Sarah Stoesz, president of Planned Parenthood in Minnesota, has vehemently criticized the fetal pain law in her state, arguing that "We do not see the point in inflicting this kind of cruelty on women and families at that point in their lives." Ms. Stoesz, in relativizing fetal pain, apparently believes that it pales in comparison to that which the aborting mother and other members of her family undergo. From all indications, however, fetal pain is very real. The fact that it has been politicized and relativized does not succeed in diminishing its excruciating reality one iota.

Dr. David A. Grimes, an abortionist, in referring to the issue of fetal pain (especially in fetuses younger than 29 weeks) writes: "This is an unknowable question." Nonetheless, in the face of the "unknowable," how can he justify a decision to abort?
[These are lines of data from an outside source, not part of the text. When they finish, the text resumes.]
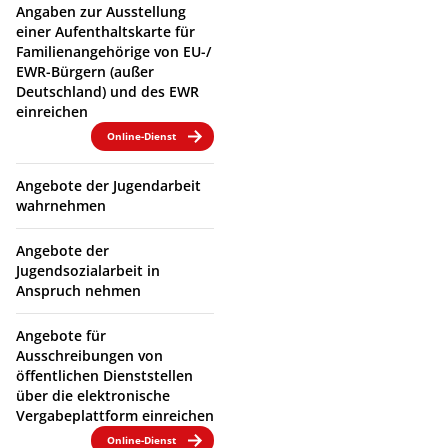
Angaben zur Ausstellung
einer Aufenthaltskarte für
Familienangehörige von EU-/
EWR-Bürgern (außer
Deutschland) und des EWR
einreichen
Online-Dienst
Angebote der Jugendarbeit
wahrnehmen
Angebote der
Jugendsozialarbeit in
Anspruch nehmen
Angebote für
Ausschreibungen von
öffentlichen Dienststellen
über die elektronische
Vergabeplattform einreichen
Online-Dienst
Ignorance is not a justifying basis for performing an act that could cause another great pain. Fetal pain is "unknowable" for him, we must not forget, because he limits his avenue of knowledge to a strictly empirical methodology. By closing off other, more interpersonal or humane avenues, we would be equally uncertain about the pain experienced by premature babies, infants in the crib, and even adults. Compassion begins where empirical verifiability leaves off.

The Samaritan of the Gospel was compassionately drawn to the plight of the Levite. He did not relativize his neighbor's predicament by weighing it against his own inconvenience or public opinion. He was "Good" because he responded directly to his neighbor's pain. He did not put compassion on hold to give himself time to question whether his proposed action would be in keeping with the political correctness of his time. He was a human being who came compassionately to the aid of his suffering neighbor.

Fetal pain, especially after 10 weeks gestation, is a reality that cannot be relativized into oblivion. Anesthesia may help to reduce fetal pain. But what does one take to counteract the intellectual and moral anesthesia that deadens people's awareness that even an unborn human being is our neighbor and deserves from us a compassionate response?

It is imperative, however, that we refine our understanding of compassion. Every virtue has its bogus pretenders. Foolhardiness passes for courage, timidity for prudence, apathy for patience, obsequiousness for courtesy. But there is no counterfeit that is more successful in obfuscating the genuine article, especially in the present era, than false compassion.

The Russian existentialist philosopher Nikolai Berdyaev, reflected the correct understanding of compassion when he stated that "compassion means a desire for a new and better life for the sufferer and a willingness to share his pain." In this proper sense of compassion as a virtue, compassion is obviously pro life. It is not consistent with true compassion to anesthetize the fetus before killing it. The act of killing can never be construed as helping the sufferer to have a better life.

The world needs to know that compassion is a virtue and, as such, is not an excuse for killing, but an expression of love that unites us with the one who is suffering in the hope of providing a better life for that sufferer.

One hopes that an increased awareness of the fact of fetal pain will awaken people to a true compassion that expresses itself not in a painless death for the unborn, as does counterfeit compassion, but in accord with the example of the Good Samaritan who responded to his neighbor's pain by helping him to secure a better life.